The Commerce Ministry said it also is scrapping deals made with Washington in talks aimed at defusing a sprawling trade dispute.
A ministry statement gave no details of what U.S. goods would be affected, but China announced possible targets in April including soybeans, light aircraft, orange juice, whiskey and beef.
Trump has already put tariffs on steel and aluminum imports from Canada, Mexico and European allies, and his proposed tariffs against China risk a major trade war involving the world's two biggest economies.
Trump's decision comes in the aftermath of his summit with North Korean leader Kim Jong Un. The president has coordinated closely with China on efforts to get Pyongyang to eliminate its nuclear arsenal. But he signaled that whatever the implications for that or other issues, "I have to do what I have to do" to address the trade imbalance.

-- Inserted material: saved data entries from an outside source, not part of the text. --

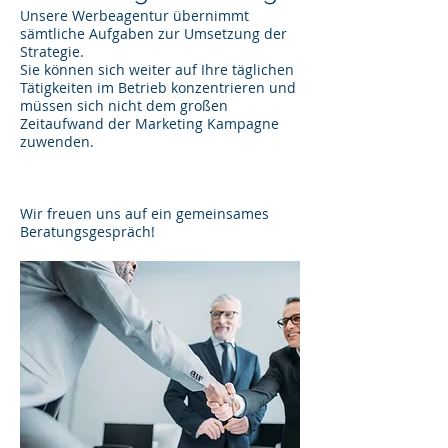
Unsere Werbeagentur übernimmt
sämtliche Aufgaben zur Umsetzung der
Strategie.
Sie können sich weiter auf Ihre täglichen
Tätigkeiten im Betrieb konzentrieren und
müssen sich nicht dem großen
Zeitaufwand der Marketing Kampagne
zuwenden.
Wir freuen uns auf ein gemeinsames
Beratungsgespräch!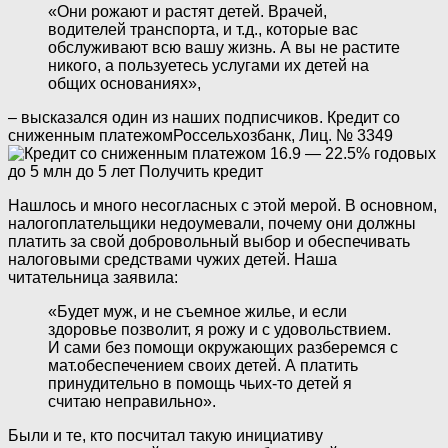
«Они рожают и растят детей. Врачей,
водителей транспорта, и т.д., которые вас
обслуживают всю вашу жизнь. А вы не растите
никого, а пользуетесь услугами их детей на
общих основаниях»,
– высказался один из наших подписчиков.
Кредит со
сниженным платежом
Россельхозбанк, Лиц. № 3349
16.9 — 22.5% годовых
до 5 млн
до 5 лет
Получить кредит
Нашлось и много несогласных с этой мерой.
В основном,
налогоплательщики недоумевали, почему они должны
платить за свой добровольный выбор и обеспечивать
налоговыми средствами чужих детей. Наша
читательница заявила:
«Будет муж, и не съемное жилье, и если
здоровье позволит, я рожу и с удовольствием.
И сами без помощи окружающих разберемся с
мат.обеспечением своих детей. А платить
принудительно в помощь чьих-то детей я
считаю неправильно».
Были и те, кто посчитал такую инициативу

The administration is also working on proposed Chinese investment restrictions by June 30.
The U.S. tariffs are a response to China's aggressive attempts to challenge U.S. technological dominance, including outright theft of trade secrets and forcing U.S. companies to share technology in exchange for access to the Chinese market. Those tactics are "a dagger aimed at the future of the U.S. manufacturing sector," the senior administration official said.
Wall Street has viewed the escalating trade tensions with wariness, fearful that they could strangle economic growth and undermine the benefits of the tax cuts Trump signed into law last year.

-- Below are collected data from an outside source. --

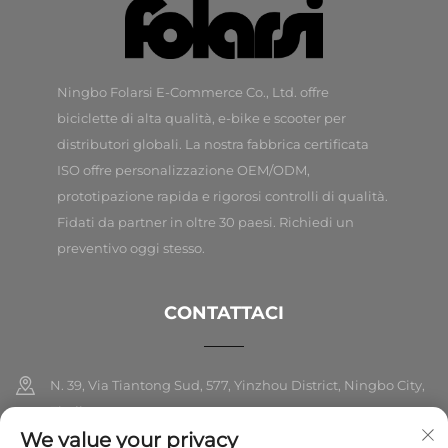
Ningbo Folarsi E-Commerce Co., Ltd. offre
biciclette di alta qualità, e-bike e scooter per
distributori globali. La nostra fabbrica certificata
ISO offre personalizzazione OEM/ODM,
prototipazione rapida e rigorosi controlli di qualità.
Fidati da partner in oltre 30 paesi. Richiedi un
preventivo oggi stesso.
CONTATTACI
N. 39, Via Tiantong Sud, 577, Yinzhou District, Ningbo City,
Zhejiang
We value your privacy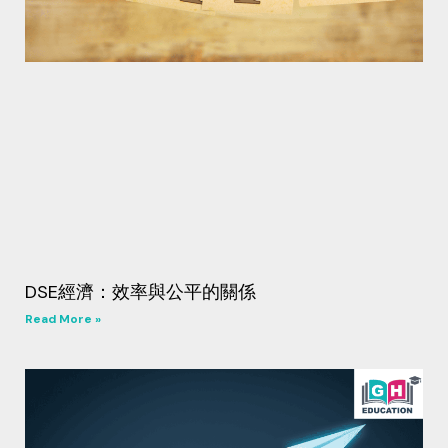
DSE經濟：效率與公平的關係
Read More »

"Imposing tariffs places the cost of China's unfair trade practices squarely on the shoulders of American consumers, manufacturers, farmers, and ranchers," said Thomas Donohue, president of the U.S. Chamber of Commerce. "This is not the right approach."
Reactions to the tariffs cut across party lines. Senate Minority Leader Chuck Schumer, D-N.Y., said Trump is "right on target."
"The president's actions on China are on the money. China is our real trade enemy, and their theft of intellectual property and their refusal to let our companies compete fairly threatens millions of future American jobs," Schumer said.
Meanwhile, Rep. Dave Reichert, R-Wash., said he disagreed with the action because "Americans will bear the brunt instead of China."